Looks like a lot of spinach, but really only 3 servings once it's cooked

This is the last recipe from my class last week. I hesitate to call it a recipe because it's so simple. The secret is to only wilt the spinach. It will continue to cook after you remove it from the skillet. As spinach is perfectly tasty raw in salads, you barely need to cook it. Which makes it a great vegetable for any night because it's done in a flash.

Spinach cooks down a lot. You will need 4 to 5 oz. per serving, which seems like a ridiculous amount when you see it raw, but it does the magical disappearing act when cooked.

This recipe uses a simple flavoring technique - garlic cooked in oil. Watch the garlic carefully while cooking. You want it toasted brown but not burned. Burned garlic is horribly bitter. If you burn it, you'll need to start over with new oil and garlic. We remove the garlic before tossing in the spinach. You can use the cooked garlic as garnish or discard them. 

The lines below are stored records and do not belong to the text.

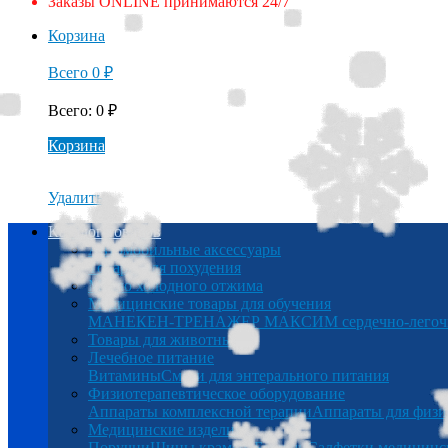
Заказы ONLINE принимаются 24/7
Корзина
Всего
0
₽
Всего
:
0
₽
Корзина
Удалить
Каталог товаров
Автомобильные аксессуары
Товары для похудения
Масло холодного отжима
Медицинские товары для обучения
МАНЕКЕН-ТРЕНАЖЕР МАКСИМ сердечно-легочна
Товары для животных
Лечебное питание
Витамины
Смеси для энтерального питания
Физиотерапевтическое оборудование
Аппараты комплексной терапии
Аппараты для физи
Медицинские изделия
Поручни
Шины крамера
Беруши
Салфетки медицинс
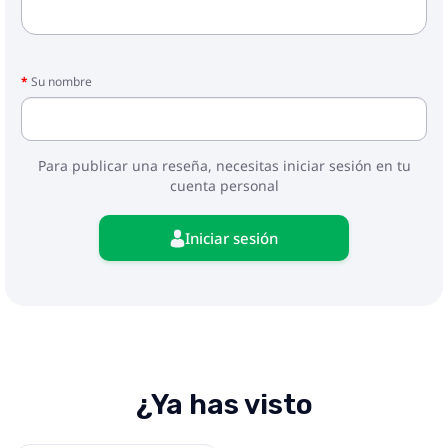
Su nombre
Para publicar una reseña, necesitas iniciar sesión en tu
cuenta personal
Iniciar sesión
¿Ya has visto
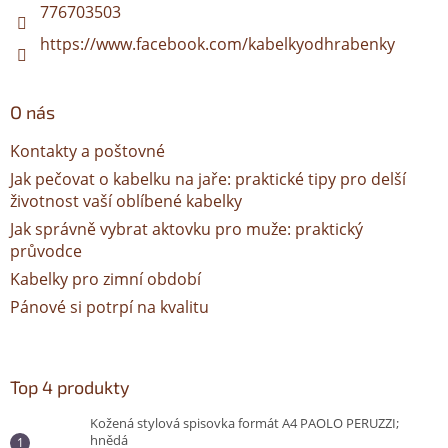
776703503
https://www.facebook.com/kabelkyodhrabenky
O nás
Kontakty a poštovné
Jak pečovat o kabelku na jaře: praktické tipy pro delší
životnost vaší oblíbené kabelky
Jak správně vybrat aktovku pro muže: praktický
průvodce
Kabelky pro zimní období
Pánové si potrpí na kvalitu
Top 4 produkty
Kožená stylová spisovka formát A4 PAOLO PERUZZI;
hnědá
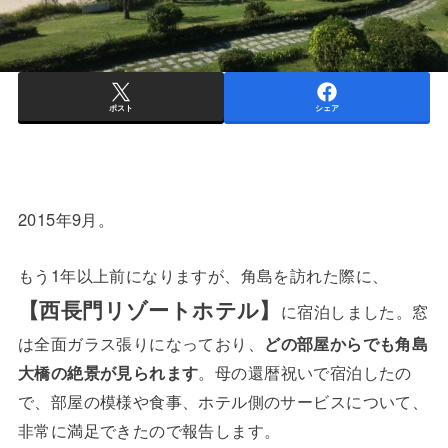
ポスト
シェア
2015年9月。
もう1年以上前になりますが、角島を訪れた際に、
【西長門リゾートホテル】
に宿泊しました。窓
は全面ガラス張りになっており、
どの部屋からでも角島
大橋の絶景が見られます
。母の還暦祝いで宿泊したの
で、部屋の模様や食事、ホテル側のサービスについて、
非常に満足できたので報告します。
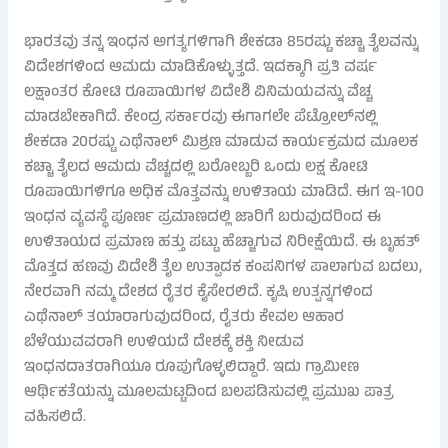
ಭಾರತವು ತನ್ನ ಇಂಧನ ಅಗತ್ಯಗಳಿಗಾಗಿ ಶೇಕಡಾ 85ರಷ್ಟು ಕಚ್ಚಾ ತೈಲವನ್ನು
ವಿದೇಶಗಳಿಂದ ಆಮದು ಮಾಡಿಕೊಳ್ಳುತ್ತದೆ. ಇದಕ್ಕಾಗಿ ಪ್ರತಿ ವರ್ಷ
ಲಕ್ಷಾಂತರ ಕೋಟಿ ರೂಪಾಯಿಗಳ ವಿದೇಶಿ ವಿನಿಮಯವನ್ನು ವೆಚ್ಚ
ಮಾಡಬೇಕಾಗಿದೆ. ಕೇಂದ್ರ ಸರ್ಕಾರವು ಈಗಾಗಲೇ ಪೆಟ್ರೋಲ್‌ನಲ್ಲಿ
ಶೇಕಡಾ 20ರಷ್ಟು ಎಥೆನಾಲ್ ಮಿಶ್ರಣ ಮಾಡುವ ಕಾರ್ಯಕ್ರಮದ ಮೂಲಕ
ಕಚ್ಚಾ ತೈಲದ ಆಮದು ವೆಚ್ಚದಲ್ಲಿ ಬರೋಬ್ಬರಿ ಒಂದು ಲಕ್ಷ ಕೋಟಿ
ರೂಪಾಯಿಗಳಿಗೂ ಅಧಿಕ ಮೊತ್ತವನ್ನು ಉಳಿತಾಯ ಮಾಡಿದೆ. ಈಗ ಇ-100
ಇಂಧನ ವ್ಯವಸ್ಥೆ ಪೂರ್ಣ ಪ್ರಮಾಣದಲ್ಲಿ ಜಾರಿಗೆ ಬರುವುದರಿಂದ ಈ
ಉಳಿತಾಯದ ಪ್ರಮಾಣ ಹತ್ತು ಪಟ್ಟು ಹೆಚ್ಚಾಗುವ ನಿರೀಕ್ಷೆಯಿದೆ. ಈ ಬೃಹತ್
ಮೊತ್ತದ ಹಣವು ವಿದೇಶಿ ತೈಲ ಉತ್ಪಾದಕ ಕಂಪನಿಗಳ ಪಾಲಾಗುವ ಬದಲು,
ನೇರವಾಗಿ ನಮ್ಮ ದೇಶದ ರೈತರ ಕೈಸೇರಲಿದೆ. ಕೃಷಿ ಉತ್ಪನ್ನಗಳಿಂದ
ಎಥೆನಾಲ್ ತಯಾರಾಗುವುದರಿಂದ, ರೈತರು ಕೇವಲ ಆಹಾರ
ಬೆಳೆಯುವವರಾಗಿ ಉಳಿಯದೆ ದೇಶಕ್ಕೆ ಶಕ್ತಿ ನೀಡುವ
ಇಂಧನದಾತರಾಗಿಯೂ ರೂಪುಗೊಳ್ಳಲಿದ್ದಾರೆ. ಇದು ಗ್ರಾಮೀಣ
ಆರ್ಥಿಕತೆಯನ್ನು ಮೂಲಮಟ್ಟದಿಂದ ಬಲಪಡಿಸುವಲ್ಲಿ ಪ್ರಮುಖ ಪಾತ್ರ
ವಹಿಸಲಿದೆ.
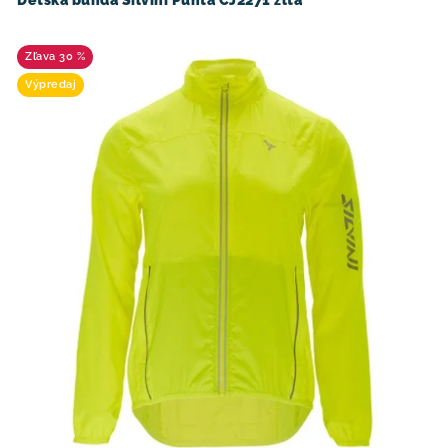
Detská bunda Silvini Punta CJ2271 žltá
30 %
Výpredaj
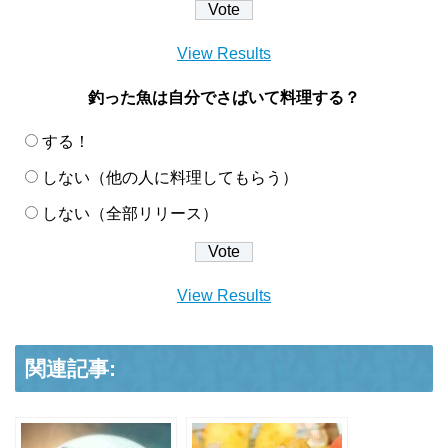
View Results
釣った魚は自分でさばいて料理する？
する！
しない（他の人に料理してもらう）
しない（全部リリース）
View Results
関連記事:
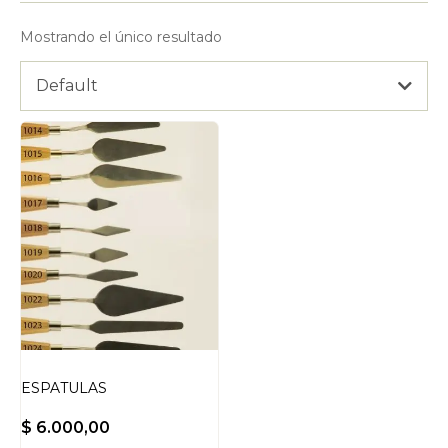
Mostrando el único resultado
Default
ESPATULAS
$
6.000,00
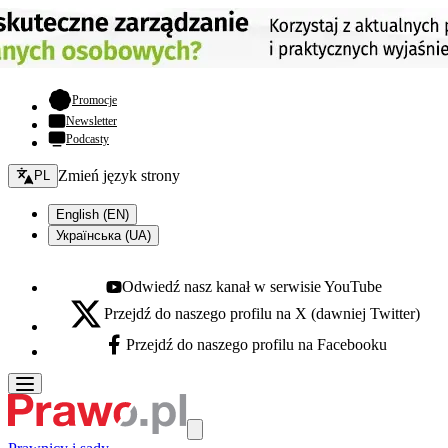
- otwiera się w nowej karcie
Promocje
Newsletter
Podcasty
Zmień język - bieżący:
Zmień język strony
PL
English (EN)
Українська (UA)
Odwiedź nasz kanał w serwisie YouTube
Youtube - otwiera się w nowej karcie
Przejdź do naszego profilu na X (dawniej Twitter)
X - otwiera się w nowej karcie
Przejdź do naszego profilu na Facebooku
Facebook - otwiera się w nowej karcie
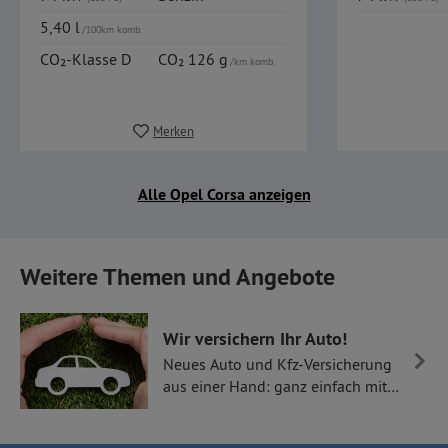
5,40 l
/100km komb.
CO₂-Klasse D
CO₂ 126 g
/km komb.
Merken
Alle Opel Corsa anzeigen
Weitere Themen und Angebote
Wir versichern Ihr Auto!
Neues Auto und Kfz-Versicherung
aus einer Hand: ganz einfach mit
Thüllen Versicherungen.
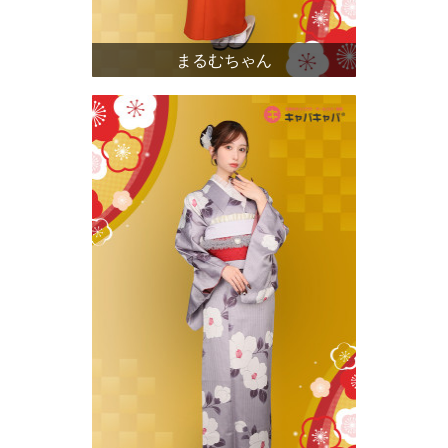
まるむちゃん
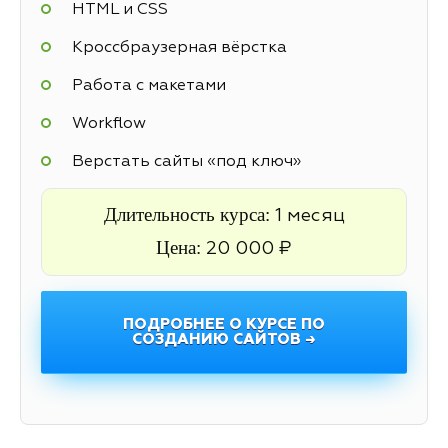
HTML и CSS
Кроссбраузерная вёрстка
Работа с макетами
Workflow
Верстать сайты «под ключ»
Длительность курса:
1 месяц
Цена:
20 000 ₽
ПОДРОБНЕЕ О КУРСЕ ПО
СОЗДАНИЮ САЙТОВ →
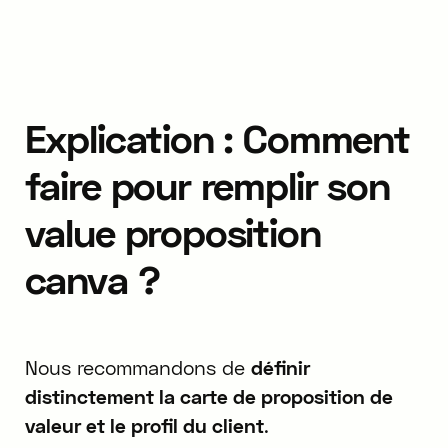
Explication : Comment
faire pour remplir son
value proposition
canva ?
Nous recommandons de
définir
distinctement la carte de proposition de
valeur et le profil du client
.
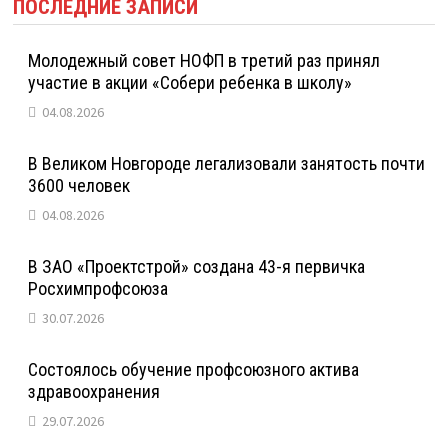
ПОСЛЕДНИЕ ЗАПИСИ
Молодежный совет НОФП в третий раз принял
участие в акции «Собери ребенка в школу»
04.08.2026
В Великом Новгороде легализовали занятость почти
3600 человек
04.08.2026
В ЗАО «Проектстрой» создана 43-я первичка
Росхимпрофсоюза
30.07.2026
Состоялось обучение профсоюзного актива
здравоохранения
29.07.2026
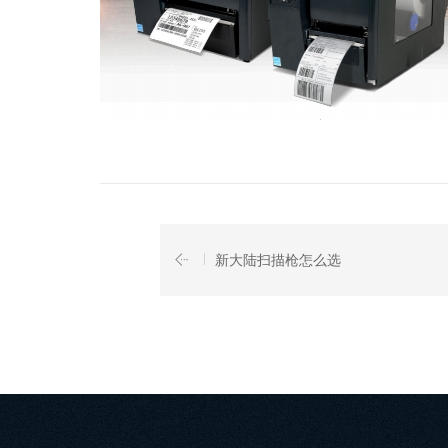
新大陆扫描枪怎么选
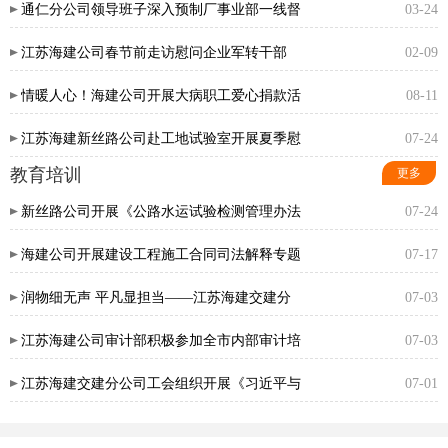
通仁分公司领导班子深入预制厂事业部一线督
03-24
江苏海建公司春节前走访慰问企业军转干部
02-09
情暖人心！海建公司开展大病职工爱心捐款活
08-11
江苏海建新丝路公司赴工地试验室开展夏季慰
07-24
教育培训
更多
新丝路公司开展《公路水运试验检测管理办法
07-24
海建公司开展建设工程施工合同司法解释专题
07-17
润物细无声 平凡显担当——江苏海建交建分
07-03
江苏海建公司审计部积极参加全市内部审计培
07-03
江苏海建交建分公司工会组织开展《习近平与
07-01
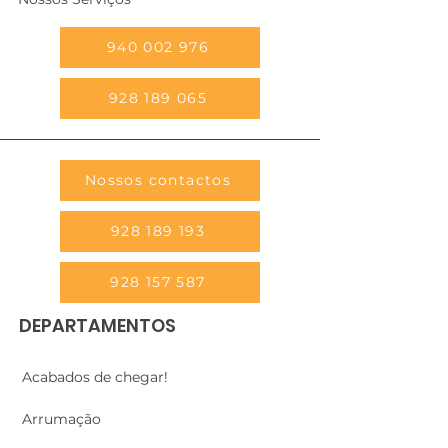
940 002 976
928 189 065
Nossos contactos
928 189 193
928 157 587
DEPARTAMENTOS
Acabados de chegar!
Arrumação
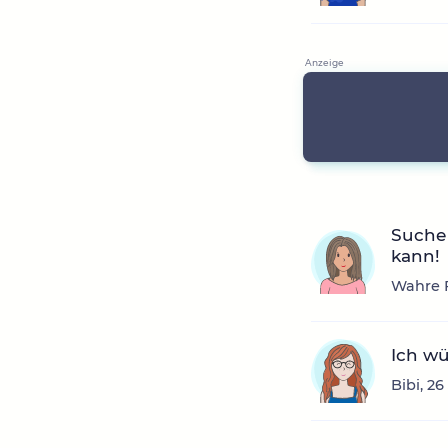
Suche 
kann!
Wahre F
Ich wü
Bibi, 2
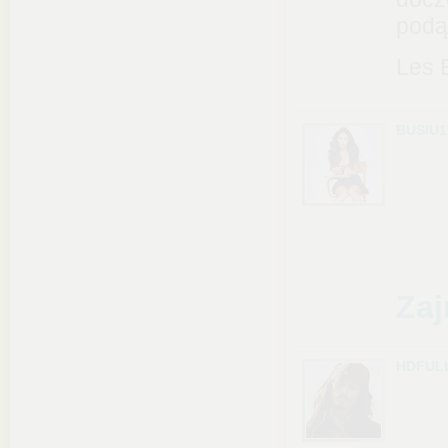
podą
Les 
BUSIU1
Zaj
HDFUL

The recipe is for 1 serving. It can be doubled, tripled, whatever you need at the time, though if you cook more than a pound of spinach, you are going to need a very large skillet! You can dump leftover cooked spinach in soup, tomato sauce, or stew but I recommend you cook only what you need at that moment. It only takes about 3 minutes. It's wonderful as a bed for our Salmon with a Potato-Scallion Crust.

Wilted Spinach
(serves 1, costs 75¢ )

1 teaspoon vegetable or olive oil
1 small clove of garlic, cut in half
4 oz. raw spinach
salt

Heat up a medium skillet over medium-high heat. Add the oil and garlic. Cook the garlic until a toasty brown all over but be careful not to burn it. It will only take a minute. Remove the garlic (reserve for garnish if you like garlic a lot or discard if you don't). Add in the spinach and toss in oil. Cook for about 1 minute until some of it starts to wilt. Season lightly with salt. Serve immediately.